Below is a short movie of mixed jerk torsion and shimmering pendular
Midbrain Vascular malformation in patient with nystagmus shown above. Thalamic portion of same vascular malformation
In the case illustrated in the movie above, there was a large thalamic/midbrain vascular malformation combined with a vertical tropia, a torsional nystagmus (fast phases up and to the right), and a shimmering nystagmus resembing that of spasmus nutans. This was associated with strong vertigo. Voluntary vertical saccades were not possible but the vertical VOR was functional. There was no palatal myoclonus.
Many of these patients with thalamic vascular lesions have a similar torsional jerk nystagmus. We have not previously seen a shimmering nystagmus like this in this context.
Other reports include that of Kanter et al (1987) with "see-saw" nystagmus in the right interstitial nucleus of Cajal (in the midbrain).
Halmagyi reported in 1994 on "jerk" see-saw" from unilateral lesions of the midbrain,which he suggested was due to a lesion in the INC (as did Kanter et al, but 17 years earlier).
Man and Fu reported a case combining convergence retraction nystagmus with see-saw. This was from a paramedian thalamomesencephalic infarct.
Lee and Kim reported a case in the midbrain again. (2018)
Rizvi et al (2018) reported acase of paraneoplastic seesaw, attributed to the midbrain. There sere superimposed saccadic oscillations.
Rare causes of jerk torsion
Jerk torsion also occurs in Migraine, in other brainstem lesions that affect the pathways for the vertical semicircular canals, and occasionally in lesions of the cerebellar nodulus such as in Medulloblastoma cases. In the most common entity, migraine, it is very weak and just barely observable even with the higher-resolution (focussed) video goggles.
Little has been written about specific treatment of either type of seesaw. See the "pendular nystagmus" page however for attempts to treat the pendular variant.

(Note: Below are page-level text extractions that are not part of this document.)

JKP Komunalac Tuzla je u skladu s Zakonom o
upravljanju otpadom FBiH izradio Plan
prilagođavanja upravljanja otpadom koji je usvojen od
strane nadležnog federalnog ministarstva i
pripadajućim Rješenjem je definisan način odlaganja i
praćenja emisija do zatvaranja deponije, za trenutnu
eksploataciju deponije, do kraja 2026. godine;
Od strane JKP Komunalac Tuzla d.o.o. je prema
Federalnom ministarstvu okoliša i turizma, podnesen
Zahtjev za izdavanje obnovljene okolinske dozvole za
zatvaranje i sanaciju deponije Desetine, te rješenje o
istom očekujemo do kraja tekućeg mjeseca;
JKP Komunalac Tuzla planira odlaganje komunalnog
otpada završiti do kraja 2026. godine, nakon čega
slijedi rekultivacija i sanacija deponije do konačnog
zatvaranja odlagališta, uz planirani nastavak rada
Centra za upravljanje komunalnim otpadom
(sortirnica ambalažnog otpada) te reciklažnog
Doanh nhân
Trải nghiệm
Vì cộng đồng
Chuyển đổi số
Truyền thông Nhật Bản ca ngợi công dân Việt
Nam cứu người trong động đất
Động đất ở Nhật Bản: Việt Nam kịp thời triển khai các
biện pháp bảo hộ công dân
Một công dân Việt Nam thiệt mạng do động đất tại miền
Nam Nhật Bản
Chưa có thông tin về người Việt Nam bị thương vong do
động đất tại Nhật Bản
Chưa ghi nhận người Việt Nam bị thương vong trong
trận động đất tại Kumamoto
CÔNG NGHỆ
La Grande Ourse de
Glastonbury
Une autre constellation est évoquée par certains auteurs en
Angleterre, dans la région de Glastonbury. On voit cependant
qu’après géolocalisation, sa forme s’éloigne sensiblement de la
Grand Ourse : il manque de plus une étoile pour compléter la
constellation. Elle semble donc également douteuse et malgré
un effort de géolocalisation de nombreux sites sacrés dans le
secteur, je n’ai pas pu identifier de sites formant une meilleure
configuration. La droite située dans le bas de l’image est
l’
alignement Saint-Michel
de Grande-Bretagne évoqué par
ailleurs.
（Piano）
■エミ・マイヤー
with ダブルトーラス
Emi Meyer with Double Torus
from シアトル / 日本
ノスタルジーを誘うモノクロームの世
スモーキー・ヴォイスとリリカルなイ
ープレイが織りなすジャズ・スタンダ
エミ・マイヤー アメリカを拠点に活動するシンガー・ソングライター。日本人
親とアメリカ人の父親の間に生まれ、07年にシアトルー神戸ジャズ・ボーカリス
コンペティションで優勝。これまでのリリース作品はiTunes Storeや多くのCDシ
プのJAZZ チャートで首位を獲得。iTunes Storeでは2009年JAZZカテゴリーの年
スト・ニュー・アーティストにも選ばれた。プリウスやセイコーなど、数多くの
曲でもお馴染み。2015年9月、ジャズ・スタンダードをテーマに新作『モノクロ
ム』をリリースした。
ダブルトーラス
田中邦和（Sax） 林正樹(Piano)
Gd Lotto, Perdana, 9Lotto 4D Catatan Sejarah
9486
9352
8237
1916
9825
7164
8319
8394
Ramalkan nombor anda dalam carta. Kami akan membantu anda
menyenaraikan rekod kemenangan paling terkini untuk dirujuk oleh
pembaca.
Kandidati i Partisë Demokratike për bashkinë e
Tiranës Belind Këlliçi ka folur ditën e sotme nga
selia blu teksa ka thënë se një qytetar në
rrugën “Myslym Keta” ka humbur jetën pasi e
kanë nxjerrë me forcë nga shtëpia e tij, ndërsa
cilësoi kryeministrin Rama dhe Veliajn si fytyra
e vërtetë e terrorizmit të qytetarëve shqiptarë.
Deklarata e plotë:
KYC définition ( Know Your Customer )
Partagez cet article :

Regarding treatment of the central vestibular nystagmus, medications that suppress central vestibular pathways would seem logical, or medicaitons that increase cerebellar activity (perhaps 4AP). Baclofen (which reduces velocity storage) would seem worth trying, as would gaba agonists (such as benzodiazepines). Gabapentin is a generally useful drug for nystagmus and also would seem reasonable to try.